Take your bodyweight in your hands and tuck your knees into your ribs. Then protract your shoulder blades (push forward with a hunched back) and perform your tuck push ups. It’s very important to keep your shoulders pushed forward, rather than retracted (pulled back). This works the scapula protractor muscles and traps – ensuring they gain strength to lead to the Planche.
Demonstrated by weighted Calisthenics champion @DentonConteh – the advanced tuck is perfect for those wanting to progress to the Planche. Begin in the tuck Planche position, then begin to extend your bent legs behind you, and hold for time.
V-Sit / L-Sit to Tuck
The V-Sit is the step up from the L-sit. Once you have mastered the L-sit, begin to push your hips forward towards your hands, and lift those legs even higher. Hold for time.
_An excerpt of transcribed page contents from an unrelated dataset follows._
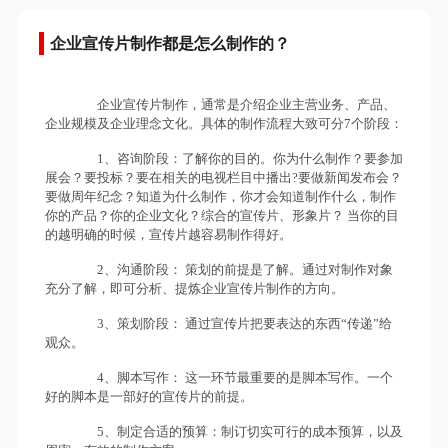
企业宣传片制作都是怎么制作的？
企业宣传片制作，通常是介绍企业主营业务、产品、
企业规模及企业理念文化。具体的制作流程大致可分7个阶段：
1、咨询阶段：了解你的目的。你为什么制作？要参加
展会？要投标？要在相关的电视栏目中播出?要做新闻发布会？
要做周年纪念？知道为什么制作，你才会知道制作什么，制作
你的产品？你的企业文化？综合的宣传片、形象片？ 当你的目
的越明确的时候，宣传片越容易制作得好。
2、沟通阶段： 策划的前提是了解。通过对制作对象
充分了解，即可分析、提炼企业宣传片制作的方向。
3、策划阶段： 通过宣传片把要表达的东西“传递”给
观众。
4、脚本写作： 这一环节最重要的是脚本写作。一个
好的脚本是一部好的宣传片的前提。
5、制定合适的预算：制订切实可行的成本预算，以及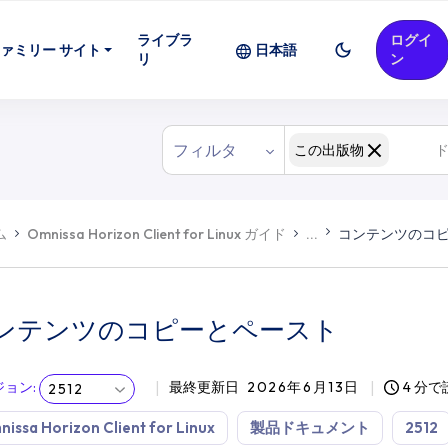
ライブラ
ログイ
ァミリー サイト
日本語
リ
ン
フィルタ
この出版物
ム
Omnissa Horizon Client for Linux ガイド
...
コンテンツのコ
ンテンツのコピーとペースト
ジョン
:
最終更新日
2026年6月13日
4 分
2512
issa Horizon Client for Linux
製品ドキュメント
2512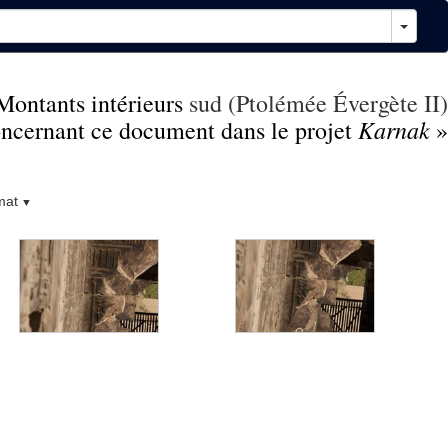
Montants intérieurs
sud (Ptolémée Évergète II)
Karnak
concernant ce document dans le projet
»
mat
The L-Sit to Tuck exercise was also included in the beginner exercise guide. However for the intermediate version, aim to hold each end position for at least 5 seconds. The added time under tension for each rep really ramps up the difficulty and requires significantly more muscular endurance.
Dips on High bars
Dips are a fantastic way of increasing pushing strength. Unlike the Tuck push ups, ensure you keep your scapula and traps retracted (pulled back). Leaning forward slightly increases the emphasis on the chest, and try to go as low as possible on each rep. If you suffer from shoulder injuries then take care and only go to a 90 degree angle of your upper-lower arm. However there are massive muscular benefits of going lower, read our guide on training and staying injury free for tips.
For a more advanced version try an Archer dip, lowering your body to alternating sides. This helps load more of the bodyweight onto one arm.
Typewriter press ups
Typewriters are similar to Archer press ups but add in another level of difficulty. Lower yourself down to one side, then staying as low to the ground as possible, transfer your weight to the other hand. This improves range of motion strength at the lowest level, ensuring the triceps, chest and shoulders are not only strong but also mobile. Aim to finish each movement with one arm straight and locked.